Cogdill v. Tennessee Valley Authority

7 F.R.D. 411, 1947 U.S. Dist. LEXIS 1689
CourtDistrict Court, E.D. Tennessee
DecidedJuly 10, 1947
DocketNo. 914
StatusPublished
Cited by11 cases

This text of 7 F.R.D. 411 (Cogdill v. Tennessee Valley Authority) is published on Counsel Stack Legal Research, covering District Court, E.D. Tennessee primary law. Counsel Stack provides free access to over 12 million legal documents including statutes, case law, regulations, and constitutions.

Bluebook
Cogdill v. Tennessee Valley Authority, 7 F.R.D. 411, 1947 U.S. Dist. LEXIS 1689 (E.D. Tenn. 1947).

Opinion

TAYLOR, District Judge.

This cause is before me on motion of plaintiff to amend the summons issued November 6, 1946, and the counter-part summons issued November 18, 1946, by deleting from the respective summons the figures “$15,000.00”, and by inserting in lieu of said figures “$100,000.00”; also tO' amend her declaration filed in this cause by striking the wording “Fifteen Thousand ($15,000.00) Dollars” from the first, second and third counts thereof and by substituting in lieu of the averments stricken, and in each of the three respective counts the. following words and figures, to wit: “One Hundred Thousand ($100,-000.00) Dollars”, and the Court, in consideration of said motion, is pleased to and allows same.

The plaintiff, by her attorneys, also moved the Court in part two of her motion as follows: “That the Court enter an order requiring the defendant to produce and permit the inspection and copying or photographing, by or on behalf of the plaintiff, of all written statements obtained by it, from witnesses, in the course of its investigation of the accident wherein plaintiff was injured when struck by a truck operated by the defendant, and all photographs taken by or on behalf of the defendant in the course of its investigation of said accident, and all maps or diagrams made by, or on behalf of the defendant of the scene of the accident.”

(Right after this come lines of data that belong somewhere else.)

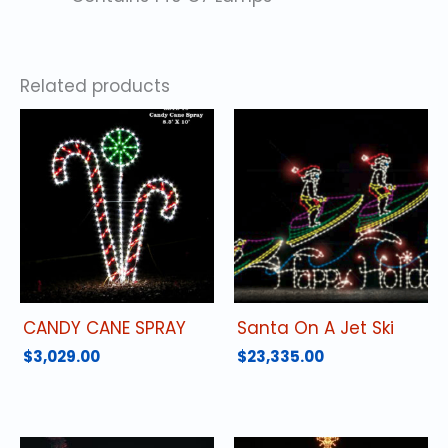
Related products
CANDY CANE SPRAY
Santa On A Jet Ski
$
3,029.00
$
23,335.00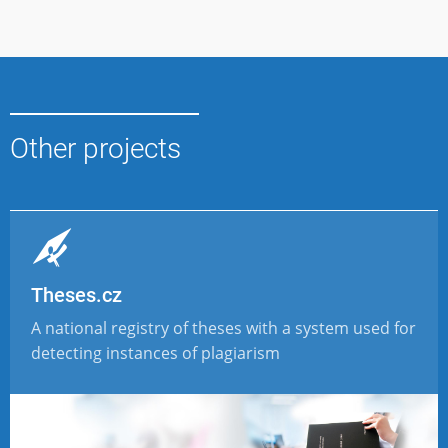
Other projects
Theses.cz
A national registry of theses with a system used for
detecting instances of plagiarism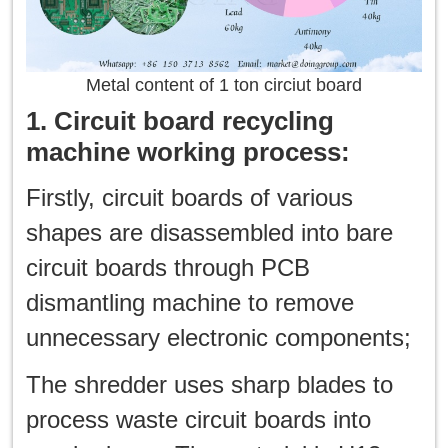
Metal content of 1 ton circiut board
1. Circuit board recycling
machine working process:
Firstly, circuit boards of various
shapes are disassembled into bare
circuit boards through PCB
dismantling machine to remove
unnecessary electronic components;
The shredder uses sharp blades to
process waste circuit boards into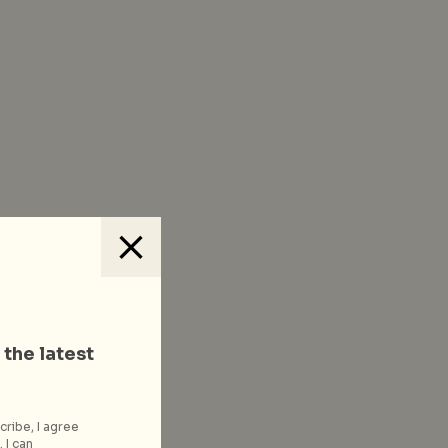
 the latest
cribe, I agree
 I can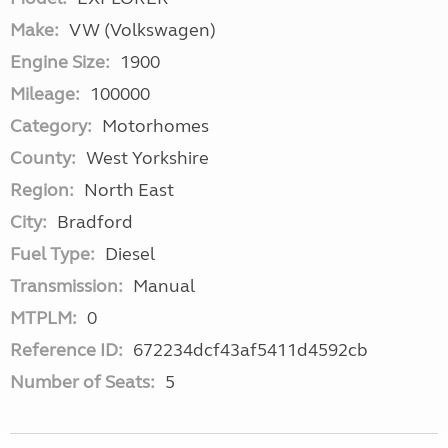
Make:
VW (Volkswagen)
Engine Size:
1900
Mileage:
100000
Category:
Motorhomes
County:
West Yorkshire
Region:
North East
City:
Bradford
Fuel Type:
Diesel
Transmission:
Manual
MTPLM:
0
Reference ID:
672234dcf43af5411d4592cb
Number of Seats:
5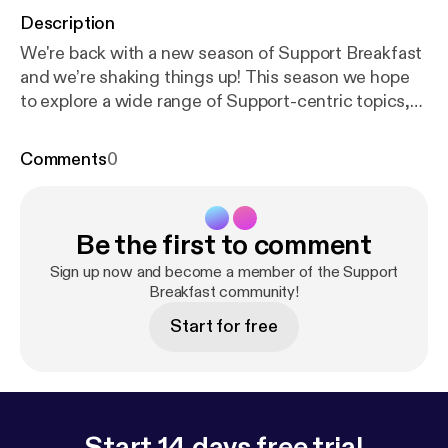
Description
We're back with a new season of Support Breakfast
and we’re shaking things up! This season we hope
to explore a wide range of Support-centric topics,
share the experiences, ask difficult questions and
hopefully answer them! We’re still on our own
Comments
0
journey of discovery so there will likely be some
bumps in the road - thanks for coming along for the
ride. This month, we’re tackling worth and value -
Be the first to comment
how to know your own worth, share what you’re
doing, continually strive for excellence and
Sign up now and become a member of the Support
champion the value of your team to rest of the
Breakfast community!
company. Check out the show notes here:
http://sup
Start for free
portbreakfast.com/2018/04/12/season-2-episode-1
-proving-the-value-of-support
Start 14 days free trial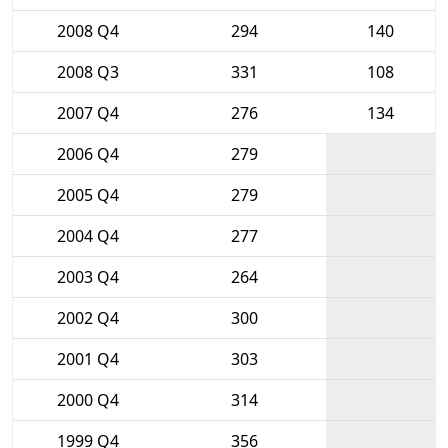
2008 Q4
294
140
2008 Q3
331
108
2007 Q4
276
134
2006 Q4
279
2005 Q4
279
2004 Q4
277
2003 Q4
264
2002 Q4
300
2001 Q4
303
2000 Q4
314
1999 Q4
356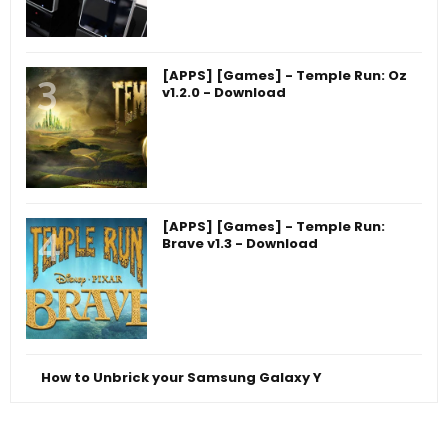
[APPS] [Games] - Temple Run: Oz
v1.2.0 - Download
[APPS] [Games] - Temple Run:
Brave v1.3 - Download
How to Unbrick your Samsung Galaxy Y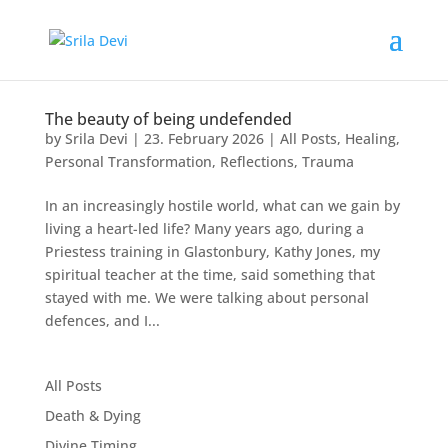
The beauty of being undefended
by
Srila Devi
|
23. February 2026
|
All Posts
,
Healing
,
Personal Transformation
,
Reflections
,
Trauma
In an increasingly hostile world, what can we gain by
living a heart-led life? Many years ago, during a
Priestess training in Glastonbury, Kathy Jones, my
spiritual teacher at the time, said something that
stayed with me. We were talking about personal
defences, and I...
All Posts
Death & Dying
Divine Timing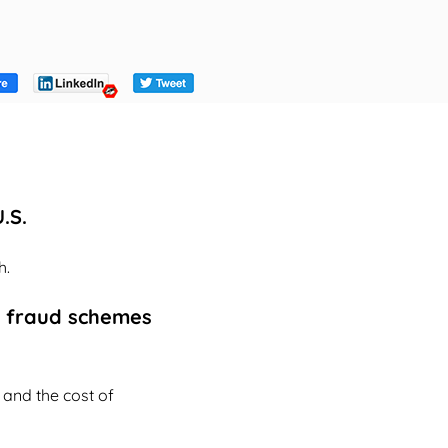
.S.
h.
or fraud schemes
and the cost of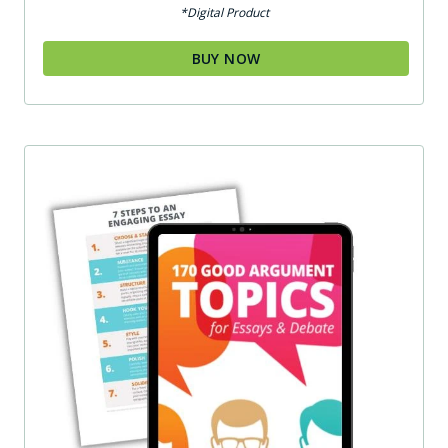
*Digital Product
BUY NOW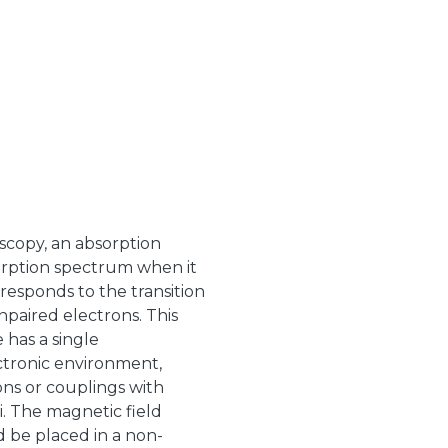
scopy, an absorption
sorption spectrum when it
rresponds to the transition
paired electrons. This
 has a single
ctronic environment,
ons or couplings with
. The magnetic field
 be placed in a non-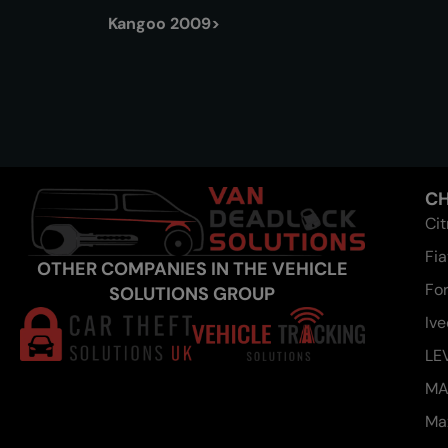
Kangoo 2009>
CH
Ci
Fia
OTHER COMPANIES IN THE VEHICLE
Fo
SOLUTIONS GROUP
Iv
LE
M
Ma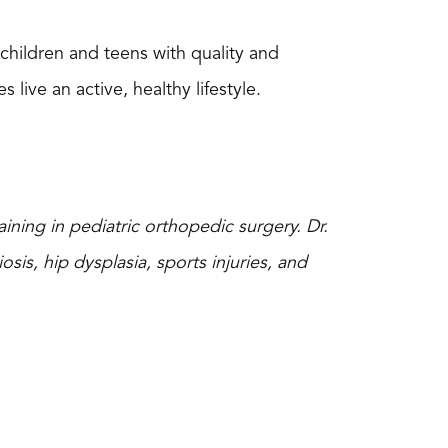
t children and teens with quality and
ive an active, healthy lifestyle.
ining in pediatric orthopedic surgery. Dr.
osis, hip dysplasia, sports injuries, and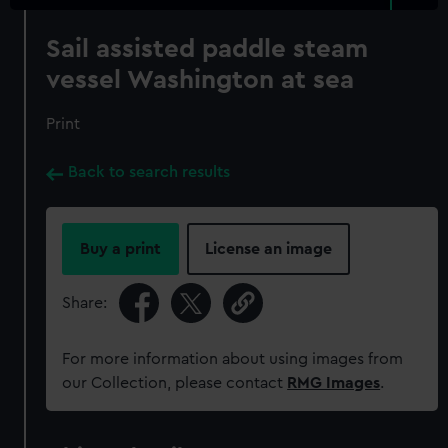
Sail assisted paddle steam
vessel Washington at sea
Print
Back to search results
Buy a print
License an image
Share:
For more information about using images from
our Collection, please contact
RMG Images
.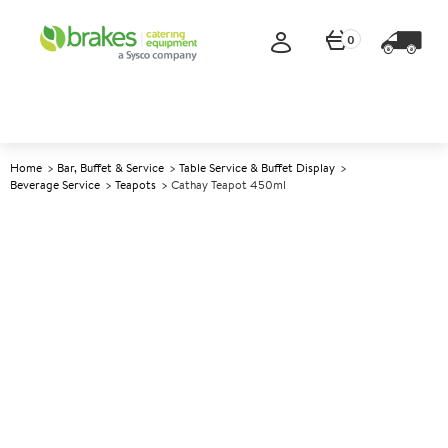
0
Home
Bar, Buffet & Service
Table Service & Buffet Display
Beverage Service
Teapots
Cathay Teapot 450ml
A
145641
Cathay Teapot 450ml
Size 450ml (16oz)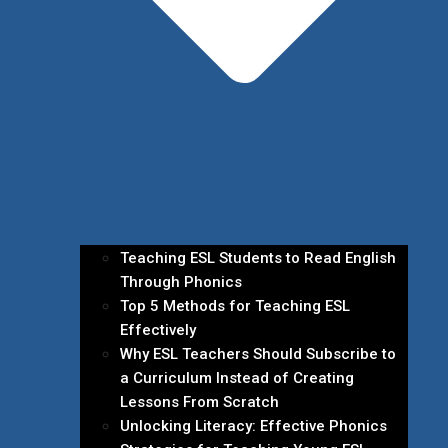
Teaching ESL Students to Read English
Through Phonics
Top 5 Methods for Teaching ESL
Effectively
Why ESL Teachers Should Subscribe to
a Curriculum Instead of Creating
Lessons From Scratch
Unlocking Literacy: Effective Phonics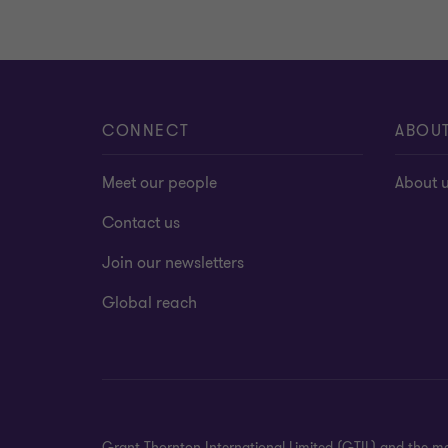
CONNECT
ABOU
Meet our people
About 
Contact us
Join our newsletters
Global reach
Grant Thornton International Limited (GTIL) and the me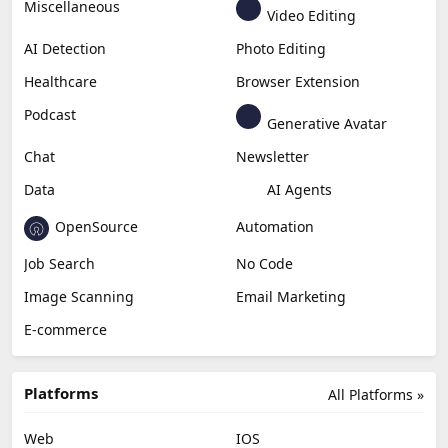
Miscellaneous
Video Editing
AI Detection
Photo Editing
Healthcare
Browser Extension
Podcast
Generative Avatar
Chat
Newsletter
Data
AI Agents
OpenSource
Automation
Job Search
No Code
Image Scanning
Email Marketing
E-commerce
Platforms
All Platforms »
Web
IOS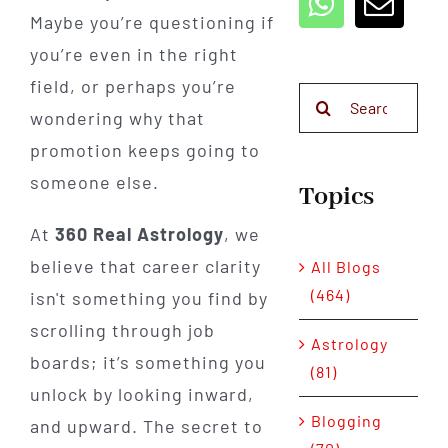
Maybe you’re questioning if
you’re even in the right
field, or perhaps you’re
Search
wondering why that
for:
promotion keeps going to
someone else.
Topics
At
360 Real Astrology
, we
believe that career clarity
All Blogs
(464)
isn't something you find by
scrolling through job
Astrology
boards; it’s something you
(81)
unlock by looking inward,
Blogging
and upward. The secret to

In support of part two of the motion, plaintiff and her attorneys have filed their separate affidavits for the purpose of showing the necessity of plaintiff for the information asked for, in order to prepare her case against the defendants. The defendants have objected to the granting of the motion, principally on the ground that the cjiscovery asked for is comprised of material that is privileged and that plaintiff [413]*413has not shown sufficient reason why the privileged character of the material should be disregarded. Both parties have filed briefs, in which each relies heavily on the case of Hickman v. Taylor et al., 329 U.S. 495, 67 S.Ct. 385, decided by the Supreme Court of the United States, January 13, 1947.

The controversial interrogatory in that case called upon the defendants to state whether statements had been taken from boat crewmen in connection with a tug boat accident, and to “attach hereto exact copies of all such statements if in writing, and if oral, set forth in detail the exact provisions of any such oral statements or reports.” Supplemental interrogatories asked whether any oral or written statements, records, reports, or other memoranda had been made concerning the various activities relating to the accident. In the event' of an affirmative answer, the defendants were requested to set forth the nature of all such records, reports, statements or other memoranda.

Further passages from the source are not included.